What to do: After finding the line with "การกระทำความผิ" in the entries below, retype exactly each line from there through the line with "หลังจากที่จำเลยถูกจำคุกเกิน 1 ปี", including that final line.

START Exercise data

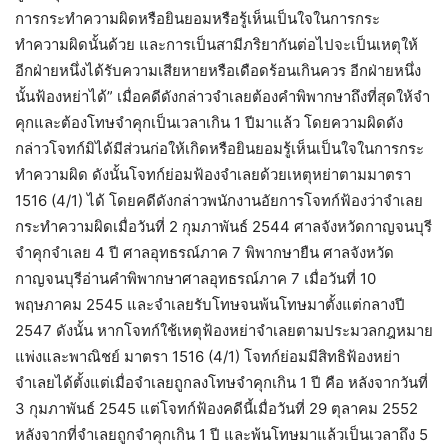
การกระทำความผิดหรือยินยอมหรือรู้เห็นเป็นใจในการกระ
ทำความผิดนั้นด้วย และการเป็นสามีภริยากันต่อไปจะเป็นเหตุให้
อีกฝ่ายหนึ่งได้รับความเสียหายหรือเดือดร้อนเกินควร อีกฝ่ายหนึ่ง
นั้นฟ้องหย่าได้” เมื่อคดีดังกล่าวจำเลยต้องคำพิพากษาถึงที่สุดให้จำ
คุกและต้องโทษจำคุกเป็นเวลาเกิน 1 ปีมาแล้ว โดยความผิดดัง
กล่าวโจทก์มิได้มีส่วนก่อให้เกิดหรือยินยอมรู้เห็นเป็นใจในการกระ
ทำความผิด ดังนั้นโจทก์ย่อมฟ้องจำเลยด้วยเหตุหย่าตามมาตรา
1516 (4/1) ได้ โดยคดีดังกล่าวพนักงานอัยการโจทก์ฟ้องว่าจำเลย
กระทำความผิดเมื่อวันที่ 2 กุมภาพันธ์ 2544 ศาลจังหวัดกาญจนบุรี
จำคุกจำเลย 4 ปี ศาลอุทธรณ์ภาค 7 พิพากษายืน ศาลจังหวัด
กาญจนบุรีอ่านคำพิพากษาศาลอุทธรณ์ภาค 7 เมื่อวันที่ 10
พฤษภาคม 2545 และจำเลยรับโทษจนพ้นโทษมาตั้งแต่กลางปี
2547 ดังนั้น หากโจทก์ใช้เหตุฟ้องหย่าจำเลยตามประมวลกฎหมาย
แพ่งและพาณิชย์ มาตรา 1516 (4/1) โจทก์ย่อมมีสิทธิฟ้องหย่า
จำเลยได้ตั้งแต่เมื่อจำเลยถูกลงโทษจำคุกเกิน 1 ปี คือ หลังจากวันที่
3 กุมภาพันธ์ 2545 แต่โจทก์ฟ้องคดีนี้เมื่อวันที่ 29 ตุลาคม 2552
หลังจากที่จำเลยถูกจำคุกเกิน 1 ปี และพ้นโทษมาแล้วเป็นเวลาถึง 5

END Exercise data
START Exercise data

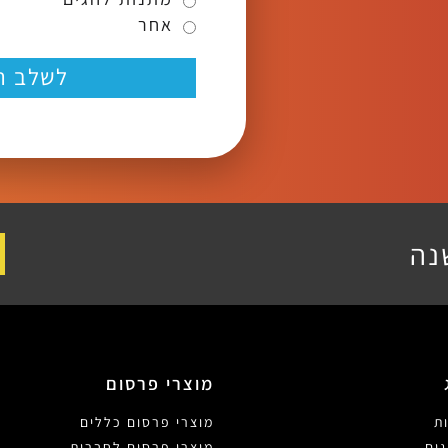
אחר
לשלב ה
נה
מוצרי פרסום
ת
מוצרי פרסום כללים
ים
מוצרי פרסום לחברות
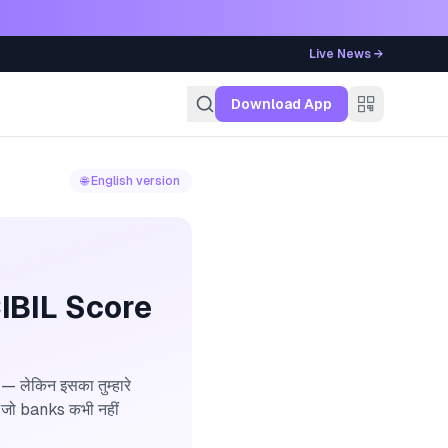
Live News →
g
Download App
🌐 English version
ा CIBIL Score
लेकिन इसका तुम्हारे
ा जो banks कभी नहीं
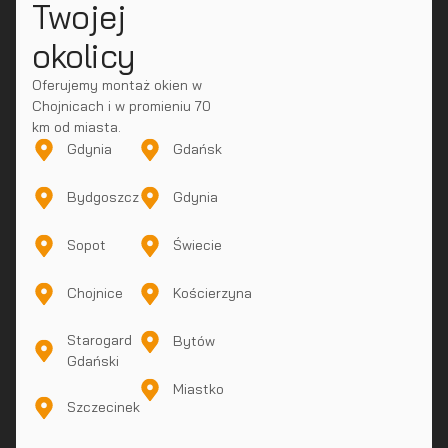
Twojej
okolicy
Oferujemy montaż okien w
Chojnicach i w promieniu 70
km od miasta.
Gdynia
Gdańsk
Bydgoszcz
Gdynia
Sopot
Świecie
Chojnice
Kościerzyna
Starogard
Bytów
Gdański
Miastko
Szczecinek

END Exercise data

Exercise response:
การกระทำความผิดหรือยินยอมหรือรู้เห็นเป็นใจในการกระ
ทำความผิดนั้นด้วย และการเป็นสามีภริยากันต่อไปจะเป็นเหตุให้
อีกฝ่ายหนึ่งได้รับความเสียหายหรือเดือดร้อนเกินควร อีกฝ่ายหนึ่ง
นั้นฟ้องหย่าได้” เมื่อคดีดังกล่าวจำเลยต้องคำพิพากษาถึงที่สุดให้จำ
คุกและต้องโทษจำคุกเป็นเวลาเกิน 1 ปีมาแล้ว โดยความผิดดัง
กล่าวโจทก์มิได้มีส่วนก่อให้เกิดหรือยินยอมรู้เห็นเป็นใจในการกระ
ทำความผิด ดังนั้นโจทก์ย่อมฟ้องจำเลยด้วยเหตุหย่าตามมาตรา
1516 (4/1) ได้ โดยคดีดังกล่าวพนักงานอัยการโจทก์ฟ้องว่าจำเลย
กระทำความผิดเมื่อวันที่ 2 กุมภาพันธ์ 2544 ศาลจังหวัดกาญจนบุรี
จำคุกจำเลย 4 ปี ศาลอุทธรณ์ภาค 7 พิพากษายืน ศาลจังหวัด
กาญจนบุรีอ่านคำพิพากษาศาลอุทธรณ์ภาค 7 เมื่อวันที่ 10
พฤษภาคม 2545 และจำเลยรับโทษจนพ้นโทษมาตั้งแต่กลางปี
2547 ดังนั้น หากโจทก์ใช้เหตุฟ้องหย่าจำเลยตามประมวลกฎหมาย
แพ่งและพาณิชย์ มาตรา 1516 (4/1) โจทก์ย่อมมีสิทธิฟ้องหย่า
จำเลยได้ตั้งแต่เมื่อจำเลยถูกลงโทษจำคุกเกิน 1 ปี คือ หลังจากวันที่
3 กุมภาพันธ์ 2545 แต่โจทก์ฟ้องคดีนี้เมื่อวันที่ 29 ตุลาคม 2552
หลังจากที่จำเลยถูกจำคุกเกิน 1 ปี และพ้นโทษมาแล้วเป็นเวลาถึง 5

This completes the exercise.